_Task_
Transcribe, word for word and with nothing extra, the line containing "このスマホクーラー、めっ" and each line that comes after it in the entries.

________________________

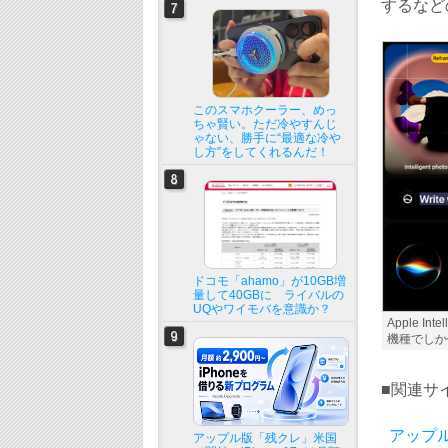
するなど
このスマホクーラー、めっ
ちゃ賢い。ただ冷やすんじ
ゃない、勝手に“最適な冷や
し方”をしてくれるんだ！
ドコモ「ahamo」が10GB増
量して40GBに ライバルの
UQやワイモバを意識か？
Apple In
機種でしか
■関連サ
アップ
アップル版「残クレ」米国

________________________

_Task response_
このスマホクーラー、めっ
ちゃ賢い。ただ冷やすんじ
ゃない、勝手に“最適な冷や
し方”をしてくれるんだ！
ドコモ「ahamo」が10GB増
量して40GBに ライバルの
UQやワイモバを意識か？
Apple In
機種でしか
■関連サ
アップ
アップル版「残クレ」米国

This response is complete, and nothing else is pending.